M. le président. La parole est à M. Delfau, auteur de la question n° 202, adressée à Mme le garde des sceaux, ministre de la justice.
M. Gérard Delfau. Madame le garde des sceaux, je voudrais attirer votre attention sur la déplorable situation dans laquelle se trouve la profession de syndic et d'administrateur de biens.
Les révélations qui se succèdent sur des pratiques délictueuses, parfois, lit-on, cautionnées par les services fiscaux, et les mises en examen n'ont, à ma connaissance - mais peut-être suis-je mal informé - pour l'instant, pas conduit la Chancellerie à prendre des mesures de remise en ordre.
Or, cette situation, outre qu'elle est très préjudiciable à ceux qui en sont victimes, nuit gravement à tous ceux qui exercent honnêtement ce métier et qui, heureusement, sont nombreux.
Il est donc temps de réagir, d'autant que, comme j'ai pu le constater en examinant d'un peu plus près cette question, nombre de pratiques qui ne paraissent pas conformes à l'intérêt bien compris des deux parties sont permises par la réglementation actuelle.

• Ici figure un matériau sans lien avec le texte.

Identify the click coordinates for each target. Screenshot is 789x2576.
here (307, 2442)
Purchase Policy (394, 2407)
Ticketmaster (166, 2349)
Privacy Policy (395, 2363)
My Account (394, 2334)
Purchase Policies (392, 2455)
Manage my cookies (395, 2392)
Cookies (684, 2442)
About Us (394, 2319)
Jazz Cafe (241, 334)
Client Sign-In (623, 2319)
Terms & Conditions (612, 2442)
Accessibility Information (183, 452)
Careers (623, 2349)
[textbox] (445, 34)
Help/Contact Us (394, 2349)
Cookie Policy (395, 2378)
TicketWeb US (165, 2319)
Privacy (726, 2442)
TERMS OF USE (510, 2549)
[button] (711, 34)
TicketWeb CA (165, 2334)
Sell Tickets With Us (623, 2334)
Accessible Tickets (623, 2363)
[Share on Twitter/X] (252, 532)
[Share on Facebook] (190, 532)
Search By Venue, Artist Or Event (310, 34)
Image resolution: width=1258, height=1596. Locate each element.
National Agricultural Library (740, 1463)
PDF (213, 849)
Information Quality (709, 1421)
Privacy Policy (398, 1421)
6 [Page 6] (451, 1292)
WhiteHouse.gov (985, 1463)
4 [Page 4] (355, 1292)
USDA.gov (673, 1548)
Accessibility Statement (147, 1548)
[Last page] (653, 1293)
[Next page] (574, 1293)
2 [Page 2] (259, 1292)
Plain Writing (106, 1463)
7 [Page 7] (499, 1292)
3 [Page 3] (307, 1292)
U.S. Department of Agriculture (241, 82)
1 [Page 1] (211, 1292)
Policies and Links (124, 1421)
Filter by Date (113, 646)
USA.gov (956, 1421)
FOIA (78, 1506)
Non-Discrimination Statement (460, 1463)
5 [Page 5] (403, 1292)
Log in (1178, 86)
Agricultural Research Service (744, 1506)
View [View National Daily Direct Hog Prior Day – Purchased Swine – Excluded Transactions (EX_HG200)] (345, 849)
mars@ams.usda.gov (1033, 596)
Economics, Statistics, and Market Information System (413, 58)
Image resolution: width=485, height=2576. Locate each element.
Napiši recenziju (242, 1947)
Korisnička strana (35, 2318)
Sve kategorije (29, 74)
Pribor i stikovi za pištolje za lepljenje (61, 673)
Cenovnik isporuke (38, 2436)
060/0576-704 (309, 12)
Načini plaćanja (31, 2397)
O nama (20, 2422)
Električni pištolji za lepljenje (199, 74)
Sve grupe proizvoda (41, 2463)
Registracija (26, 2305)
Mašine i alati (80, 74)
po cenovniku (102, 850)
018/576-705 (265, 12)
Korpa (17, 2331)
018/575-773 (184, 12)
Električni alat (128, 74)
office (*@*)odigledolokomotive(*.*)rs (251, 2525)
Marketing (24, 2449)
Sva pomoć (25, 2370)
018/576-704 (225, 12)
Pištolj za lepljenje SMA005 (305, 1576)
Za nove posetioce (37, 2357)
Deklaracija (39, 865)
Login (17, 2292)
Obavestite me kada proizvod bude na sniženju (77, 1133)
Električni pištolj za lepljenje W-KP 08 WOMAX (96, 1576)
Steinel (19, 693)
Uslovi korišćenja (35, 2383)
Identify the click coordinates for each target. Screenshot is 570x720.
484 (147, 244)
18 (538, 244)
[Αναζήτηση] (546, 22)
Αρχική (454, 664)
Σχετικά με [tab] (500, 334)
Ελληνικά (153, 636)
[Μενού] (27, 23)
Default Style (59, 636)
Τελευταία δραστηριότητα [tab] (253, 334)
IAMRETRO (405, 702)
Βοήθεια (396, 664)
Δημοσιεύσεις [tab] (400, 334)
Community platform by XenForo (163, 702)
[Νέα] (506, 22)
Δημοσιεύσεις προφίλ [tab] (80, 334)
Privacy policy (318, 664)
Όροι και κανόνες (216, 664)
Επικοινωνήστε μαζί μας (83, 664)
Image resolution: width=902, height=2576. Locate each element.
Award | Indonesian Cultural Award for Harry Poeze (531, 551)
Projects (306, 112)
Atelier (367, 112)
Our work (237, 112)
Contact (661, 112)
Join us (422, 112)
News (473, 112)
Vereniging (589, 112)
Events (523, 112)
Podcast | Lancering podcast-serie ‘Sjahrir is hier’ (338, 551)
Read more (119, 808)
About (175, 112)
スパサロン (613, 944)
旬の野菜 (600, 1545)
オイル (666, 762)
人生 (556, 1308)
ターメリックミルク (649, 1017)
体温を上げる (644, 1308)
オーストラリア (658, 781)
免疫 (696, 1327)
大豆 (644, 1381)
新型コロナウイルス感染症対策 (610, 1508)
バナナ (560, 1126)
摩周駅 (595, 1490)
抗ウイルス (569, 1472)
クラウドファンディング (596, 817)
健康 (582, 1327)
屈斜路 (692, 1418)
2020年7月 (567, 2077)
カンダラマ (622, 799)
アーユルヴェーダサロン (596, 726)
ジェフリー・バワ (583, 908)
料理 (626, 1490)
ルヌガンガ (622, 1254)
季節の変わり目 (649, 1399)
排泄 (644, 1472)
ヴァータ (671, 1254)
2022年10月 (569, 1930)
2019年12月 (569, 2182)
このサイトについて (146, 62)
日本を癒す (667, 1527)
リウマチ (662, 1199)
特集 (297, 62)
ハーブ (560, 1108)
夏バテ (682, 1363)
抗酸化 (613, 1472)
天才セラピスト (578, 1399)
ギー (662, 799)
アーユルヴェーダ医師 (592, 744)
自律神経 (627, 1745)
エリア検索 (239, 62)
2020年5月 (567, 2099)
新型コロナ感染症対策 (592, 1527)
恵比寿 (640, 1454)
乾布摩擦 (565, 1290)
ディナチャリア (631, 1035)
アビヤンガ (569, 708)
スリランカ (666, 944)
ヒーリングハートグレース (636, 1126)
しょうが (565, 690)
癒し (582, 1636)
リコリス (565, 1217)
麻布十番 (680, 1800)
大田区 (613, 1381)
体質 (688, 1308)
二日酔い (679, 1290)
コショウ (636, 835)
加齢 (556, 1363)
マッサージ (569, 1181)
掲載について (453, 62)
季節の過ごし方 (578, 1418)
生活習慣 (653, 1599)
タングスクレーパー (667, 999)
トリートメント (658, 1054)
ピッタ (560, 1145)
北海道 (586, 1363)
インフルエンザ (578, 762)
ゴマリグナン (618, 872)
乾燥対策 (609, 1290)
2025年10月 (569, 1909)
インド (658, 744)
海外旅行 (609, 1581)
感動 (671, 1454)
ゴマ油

Au-delà des délits constitués, sur lesquels se penche la justice, il y a toute une zone d'habitudes, à la limite du droit, devant lesquelles le citoyen se trouve désarmé, tant le législateur s'est montré précautionneux par rapport à cette profession.
Madame le garde des sceaux, que comptez-vous faire pour remédier à cet état de fait ?
M. le président. La parole est à Mme le garde des sceaux.
Mme Elisabeth Guigou, garde des sceaux, ministre de la justice. Monsieur le sénateur, vous avez bien voulu m'interroger sur les intentions du Gouvernement pour remédier aux pratiques contestables de certains syndics de copropriété.
Je rappelle tout d'abord que le droit positif comprend déjà des règles visant à protéger non les professionnels concernés, mais leur clientèle.
Ainsi, la réglementation à laquelle sont soumis les administrateurs de biens et les syndics de copropriété prévoit que chaque année, à l'occasion du renouvellement de leur carte professionnelle, le préfet vérifie le casier judiciaire des intéressés et s'assure que leurs activités sont couvertes par une assurance de responsabilité civile professionnelle et par une garantie financière suffisante pour assurer le remboursement des fonds détenus pour le compte d'autrui.
En outre, cette réglementation prévoit notamment que le « mandataire ne peut demander ni recevoir, directement ou indirectement, d'autres rémunérations, à l'occasion des opérations dont il est chargé, que celles dont les conditions de détermination sont précisées dans le mandat ou dans la décision de nomination, ni de personnes autres que celles qui y sont désignées. »
D'une manière plus générale, en cas de non-respect des obligations légales ou contractuelles qui leur incombent, ces professionnels engagent, sur les bases du droit commun, leur responsabilité civile et, le cas échéant, leur responsabilité pénale pour escroquerie, faux et usage de faux.
Les procédures qui sont en cours devant nos juridictions répressives, auxquelles vous avez fait allusion, monsieur le sénateur, montrent l'effectivité de notre droit positif.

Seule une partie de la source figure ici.